Teachers: You can’t write an essay in a night. Exam: Write an essay in two hours.
The past two Fridays after school I have seen the same group of teens walking home with a store cake and I would like to know how I get in on this Friday cake club.
Fan girl on the devil when you arrive in hell by telling him you’re a huge fan of his food cake
dmv clerk: please look at the camera
me: wait i’m not rea-
dmv clerk: done, next!
Weird how tea bags come with that little fuse sticking out of them—I’ve lit hundreds of them over the years but only a handful have ever exploded
If I’ve learned one important thing about the human race, it’s that we don’t need best-before dates on bags of potato chips.
Can’t, going through the work email I just wrote with a fine tooth comb to eliminate all traces of sarcasm, opinionation, and existential despair.
when someone tries to make you take a photo facing the sun bc it’s good lighting
“It’s the hap, happiest seeason of—” yeah go tell it on the mountain, Denise, I’m gift wrapping a basketball over here
[running into my ex while shopping]
Me, under my breath: smooth peanut butter, smh. dodged a bullet there.
Her, to the dolls riding in my cart: hello Cynthia. Anne.
ME: *goes on mute after giving update on a conference call*
MY 4 Y/O: [standing behind me baffled] daddy, what does any of that even mean?
ME: i don’t know, girl. i don’t know
If we put aside our differences and work together, I truly believe we can come up with a few more alternate spellings of the name Britney.
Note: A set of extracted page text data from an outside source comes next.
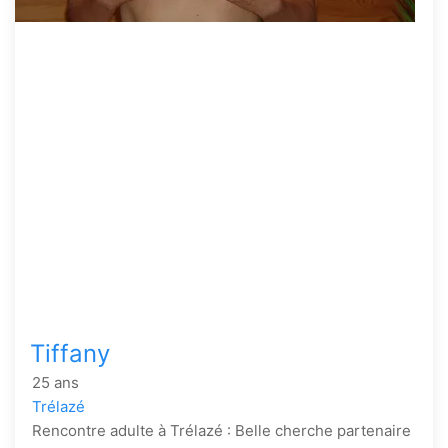
Tiffany
25 ans
Trélazé
Rencontre adulte à Trélazé : Belle cherche partenaire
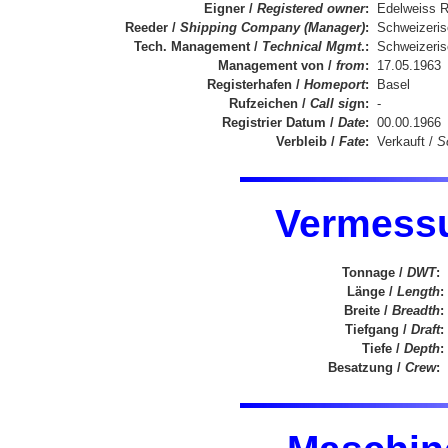
Eigner /
Registered owner
:
Edelweiss R
Reeder /
Shipping Company (Manager)
:
Schweizeris
Tech. Management /
Technical Mgmt
.:
Schweizeris
Management von /
from
:
17.05.1963
Registerhafen /
Homeport
:
Basel
Rufzeichen /
Call sig
n:
-
Registrier Datum /
Date
:
00.00.1966
Verbleib /
Fate
:
Verkauft /
S
Vermess
Tonnage /
DWT
:
Länge /
Length
:
Breite /
Breadth
:
Tiefgang /
Draft
:
Tiefe /
Depth
:
Besatzung /
Crew
:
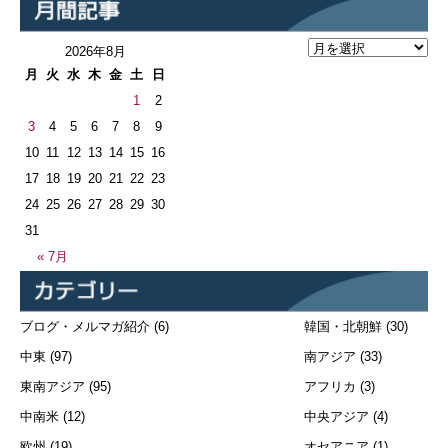
2026年8月
月
火
水
木
金
土
日
1
2
3
4
5
6
7
8
9
10
11
12
13
14
15
16
17
18
19
20
21
22
23
24
25
26
27
28
29
30
31
« 7月
ブログ・メルマガ紹介
(6)
韓国・北朝鮮
(30)
中東
(97)
南アジア
(33)
東南アジア
(95)
アフリカ
(3)
中南米
(12)
中央アジア
(4)
欧州
(19)
オセアニア
(1)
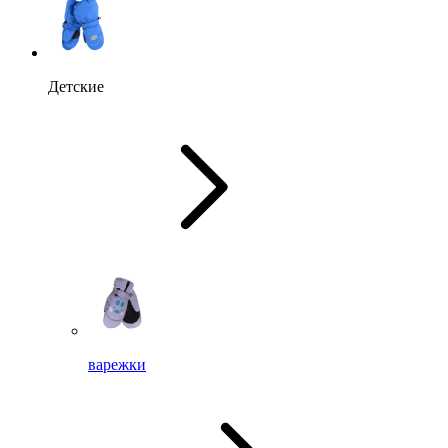
Детские
варежки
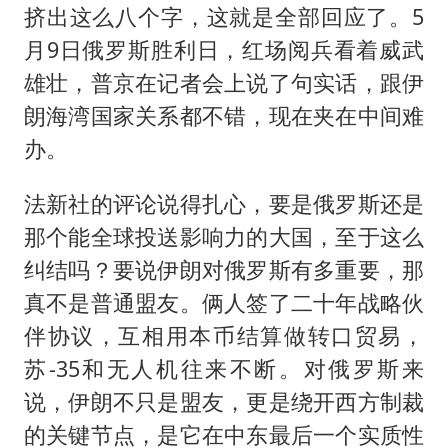
挤出这么八个字，这就是全部回应了。5
月9日俄罗斯胜利日，红场阅兵看着威武
雄壮，普京在记者会上说了句实话，跟伊
朗海湾国家关系都不错，现在夹在中间难
办。
法新社的评论说得扎心，要是俄罗斯还是
那个能全球投送影响力的大国，至于这么
纠结吗？要说伊朗对俄罗斯有多重要，那
真不是普通盟友。俩人签了二十年战略伙
伴协议，互相用本币结算做转口贸易，
苏-35和无人机往来不断。对俄罗斯来
说，伊朗不只是盟友，更是绕开西方制裁
的关键节点，是它在中东最后一个实质性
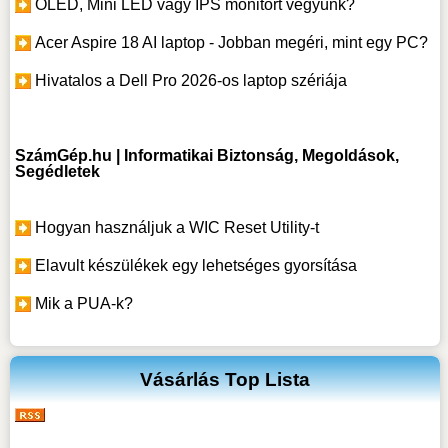
OLED, Mini LED vagy IPS monitort vegyünk?
Acer Aspire 18 AI laptop - Jobban megéri, mint egy PC?
Hivatalos a Dell Pro 2026-os laptop szériája
SzámGép.hu | Informatikai Biztonság, Megoldások,
Segédletek
Hogyan használjuk a WIC Reset Utility-t
Elavult készülékek egy lehetséges gyorsítása
Mik a PUA-k?
Vásárlás Top Lista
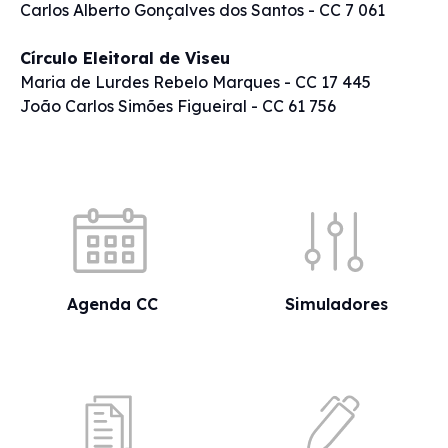
Carlos Alberto Gonçalves dos Santos - CC 7 061
Círculo Eleitoral de Viseu
Maria de Lurdes Rebelo Marques - CC 17 445
João Carlos Simões Figueiral - CC 61 756
Acessos rápidos
Agenda CC
Simuladores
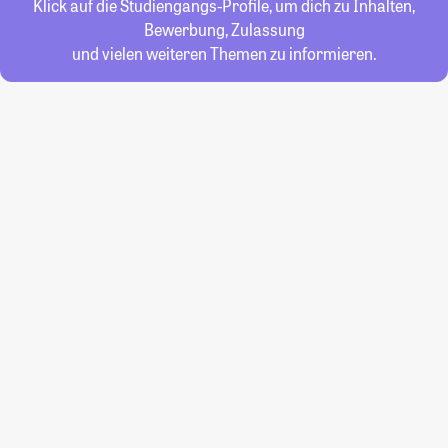
Klick auf die Studiengangs-Profile, um dich zu Inhalten,
Bewerbung, Zulassung
und vielen weiteren Themen zu informieren.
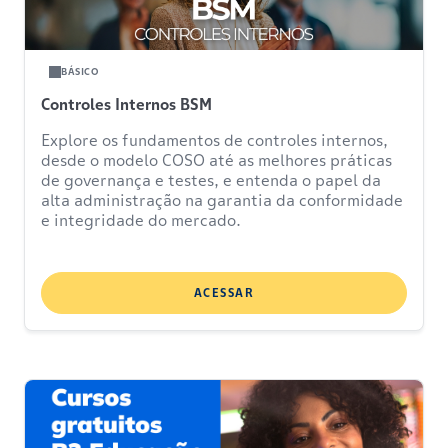
BÁSICO
Controles Internos BSM
Explore os fundamentos de controles internos,
desde o modelo COSO até as melhores práticas
de governança e testes, e entenda o papel da
alta administração na garantia da conformidade
e integridade do mercado.
ACESSAR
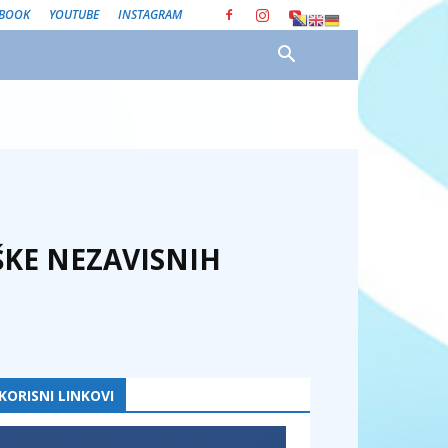
EBOOK
YOUTUBE
INSTAGRAM
ŠKE NEZAVISNIH
KORISNI LINKOVI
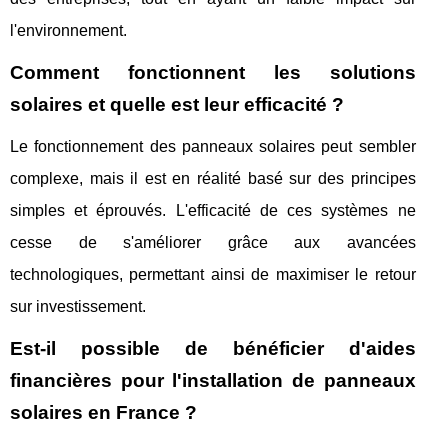
l'environnement.
Comment fonctionnent les solutions
solaires et quelle est leur efficacité ?
Le fonctionnement des panneaux solaires peut sembler
complexe, mais il est en réalité basé sur des principes
simples et éprouvés. L'efficacité de ces systèmes ne
cesse de s'améliorer grâce aux avancées
technologiques, permettant ainsi de maximiser le retour
sur investissement.
Est-il possible de bénéficier d'aides
financières pour l'installation de panneaux
solaires en France ?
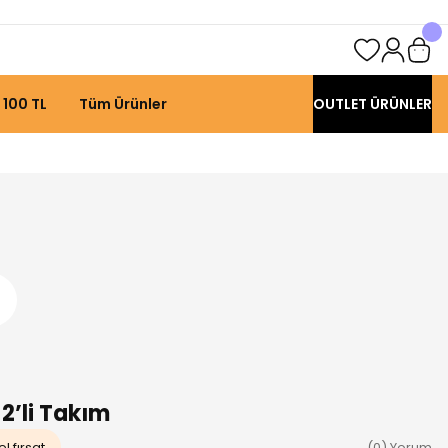
 100 TL
Tüm Ürünler
OUTLET ÜRÜNLER
2’li Takım
l fırsat
(0) Yorum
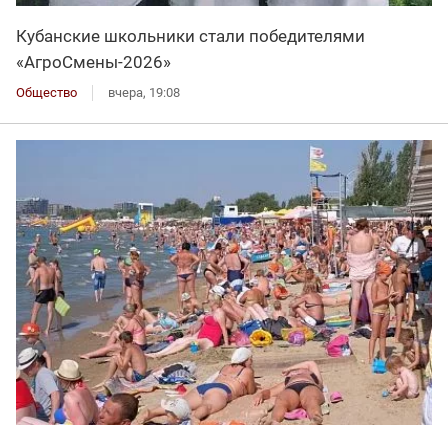
Кубанские школьники стали победителями
«АгроСмены-2026»
Общество
вчера, 19:08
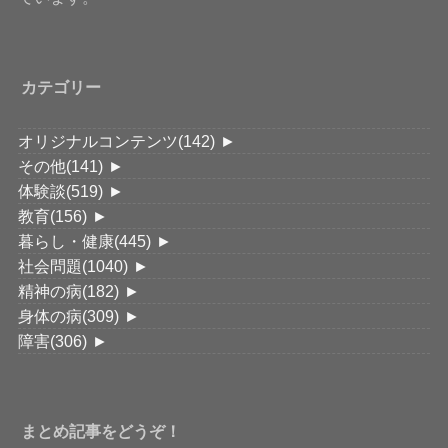
カテゴリー
オリジナルコンテンツ
(142)
►
その他
(141)
►
体験談
(519)
►
教育
(156)
►
暮らし・健康
(445)
►
社会問題
(1040)
►
精神の病
(182)
►
身体の病
(309)
►
障害
(306)
►
まとめ記事をどうぞ！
first time at Hobby Lobby:
hello I’d like one hobby please
Email: 48 people have viewed your LinkedIn profile
Me: I still have a LinkedIn profile?
I just bedazzled my twitter handle on a jean jacket in case anybody wants to beat me up in person.
“Hey, we’re wearing the same shoes,” I say to a teenager, ruining her day.
“those tattoos will make it harder to get a job” ok well so will my personality.
“You know, the average woman does it at least 8 times a year in her sleep.” -Peter Parker attempting to convince Mary Jane to swallow
I told my DAD to embrace his mistakes. he cried. then he hugged My brother & me.
I am looking properly as I cross the road my child said as her face disappeared completely inside her hood each time she looked left and right.
Vet: I’m afraid I’m going to have to put your horse down
Me: But why?
Vet: It’s very heavy
some of you youths are gonna be real disappointed when u discover that turning 30 just means you still have all the same weird interests but can’t turn your head all the way to the left anymore
Yet again, autocorrect leads me ashtray.
Guess when toothpaste was invented? 1892. Guess when kissing was invented? A DISGUSTINGLY LONG TIME BEFORE THAT.
You know how I know society sets us up to fail?
Roombas only work if your house is already clean.
You have to kiss a lot of short, black, flamboyant musicians before you can find your Prince.
Teacher: You’re a grown adult, why can’t you help your child with their math homework?!
Me: Sorry, I’ll try 105% harder
Teacher: You know what, please don’t!